Copy word for word the lines in the records below, starting at the line with "Em Alagoas, sistema" and ending at the line with "задачи. И переключившись на другую, они потр". Skip the pictures.

··· Exercise input

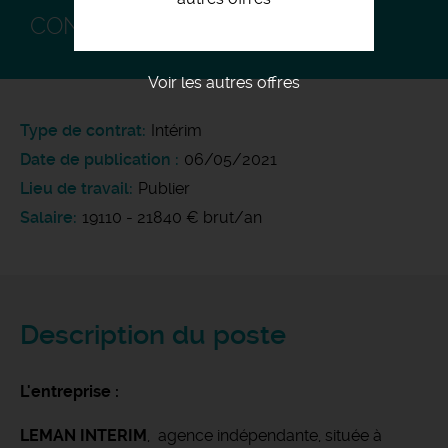
CONDUCTEUR DE LIGNE F/H
Voir les autres offres
Type de contrat
Intérim
Date de publication
06/05/2021
Lieu de travail
Publier
Salaire
19110 - 21840 € brut/an
Description du poste
L'entreprise :
LEMAN INTERIM
, agence indépendante, située à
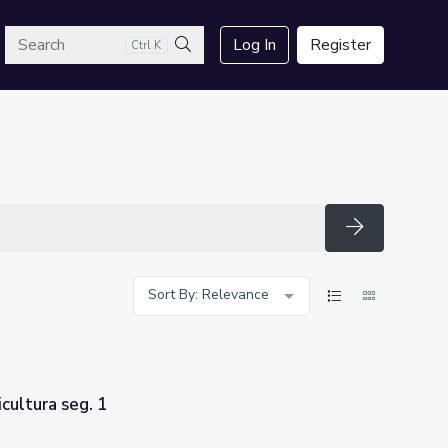
arch
Log In
Register
Ctrl K
Search
Search
Sort By: Relevance
ultura seg. 1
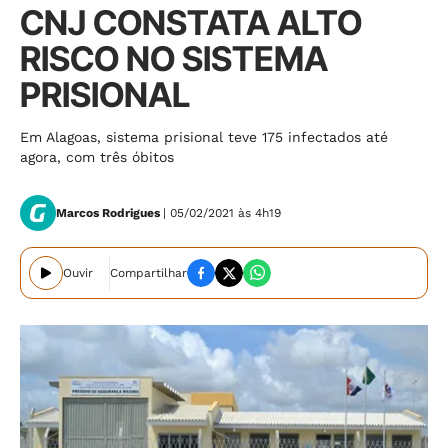
CNJ CONSTATA ALTO
RISCO NO SISTEMA
PRISIONAL
Em Alagoas, sistema prisional teve 175 infectados até
agora, com três óbitos
Marcos Rodrigues
| 05/02/2021 às 4h19
Ouvir
Compartilhar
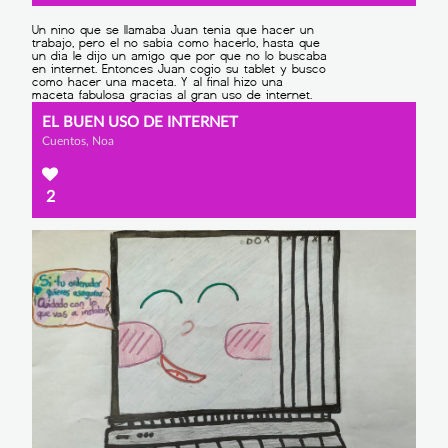
EL BUEN USO DE INTERNET
Cuentos, Noa
2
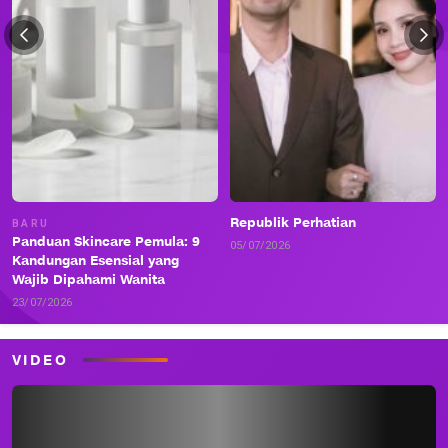
Republik Perhatian
BARU
Panduan Skincare Pemula: 9
05/07/2026
Kandungan Esensial yang
Wajib Dipahami Wanita
23/07/2026
VIDEO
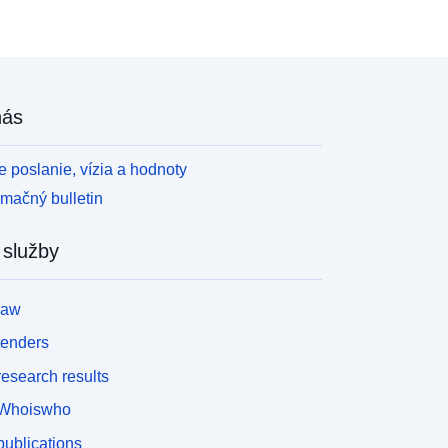
nás
 poslanie, vízia a hodnoty
rmačný bulletin
 služby
law
tenders
esearch results
Whoiswho
ublications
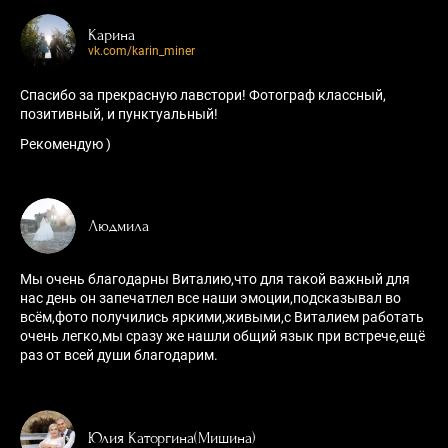
Карина
vk.com/karin_miner
Спасибо за прекрасную лавстори! Фотограф классный,
позитивный, и пунктуальный!
Рекомендую )
Людмила
Мы очень благодарны Виталию,что для такой важный для
нас день он запечатлел все наши эмоции,подсказывал во
всём,фото получились яркими,живыми,с Виталием работать
очень легко,мы сразу же нашли общий язык при встрече,ещё
раз от всей души благодарим.
Юлия Каторгина(Мишина)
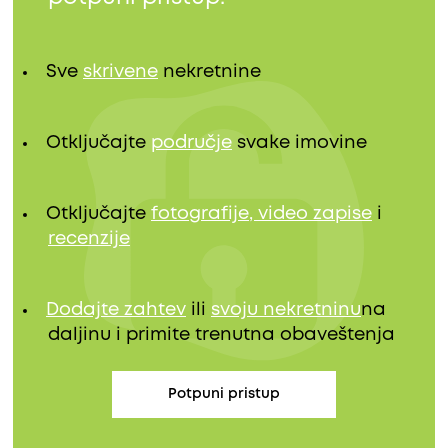
Sve
skrivene
nekretnine
Otključajte
područje
svake imovine
Otključajte
fotografije, video zapise
i
recenzije
Dodajte zahtev
ili
svoju nekretninu
na
daljinu i primite trenutna obaveštenja
Potpuni pristup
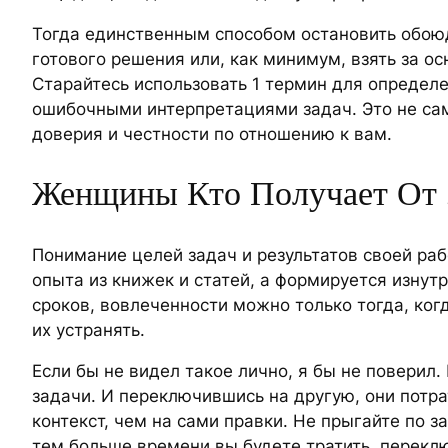
Тогда единственным способом остановить обоюд
готового решения или, как минимум, взять за о
Старайтесь использовать 1 термин для определен
ошибочными интерпретациями задач. Это не самы
доверия и честности по отношению к вам.
Женщины Кто Получает От 
Понимание целей задач и результатов своей раб
опыта из книжек и статей, а формируется изнут
сроков, вовлеченности можно только тогда, ко
их устранять.
Если бы не видел такое лично, я бы не поверил.
задачи. И переключившись на другую, они потр
контекст, чем на сами правки. Не прыгайте по 
тем больше времени вы будете тратить, перекл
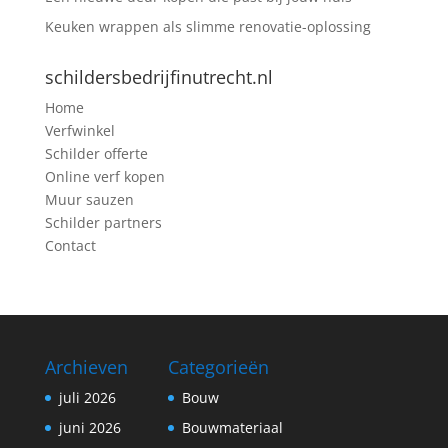
Keuken wrappen als slimme renovatie-oplossing
schildersbedrijfinutrecht.nl
Home
Verfwinkel
Schilder offerte
Online verf kopen
Muur sauzen
Schilder partners
Contact
Archieven
Categorieën
juli 2026
Bouw
juni 2026
Bouwmateriaal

······

__Answer space__.
Em Alagoas, sistema prisional teve 175 infectados até
agora, com três óbitos
Marcos Rodrigues
| 05/02/2021 às 4h19
Ouvir
Compartilhar
EL BUEN USO DE INTERNET
Cuentos, Noa
2
Republik Perhatian
BARU
Panduan Skincare Pemula: 9
05/07/2026
Kandungan Esensial yang
Wajib Dipahami Wanita
23/07/2026
VIDEO
nás
 poslanie, vízia a hodnoty
rmačný bulletin
 služby
law
tenders
esearch results
Whoiswho
ublications
Карина
vk.com/karin_miner
Спасибо за прекрасную лавстори! Фотограф классный,
позитивный, и пунктуальный!
Рекомендую )
Людмила
Мы очень благодарны Виталию,что для такой важный для
нас день он запечатлел все наши эмоции,подсказывал во
всём,фото получились яркими,живыми,с Виталием работать
очень легко,мы сразу же нашли общий язык при встрече,ещё
раз от всей души благодарим.
Юлия Каторгина(Мишина)
Sve
skrivene
nekretnine
Otključajte
područje
svake imovine
Otključajte
fotografije, video zapise
i
recenzije
Dodajte zahtev
ili
svoju nekretninu
na
daljinu i primite trenutna obaveštenja
Potpuni pristup
Тогда единственным способом остановить обоюд
готового решения или, как минимум, взять за о
Старайтесь использовать 1 термин для определен
ошибочными интерпретациями задач. Это не самы
доверия и честности по отношению к вам.
Женщины Кто Получает От 
Понимание целей задач и результатов своей раб
опыта из книжек и статей, а формируется изнут
сроков, вовлеченности можно только тогда, ко
их устранять.
Если бы не видел такое лично, я бы не поверил.
задачи. И переключившись на другую, они потр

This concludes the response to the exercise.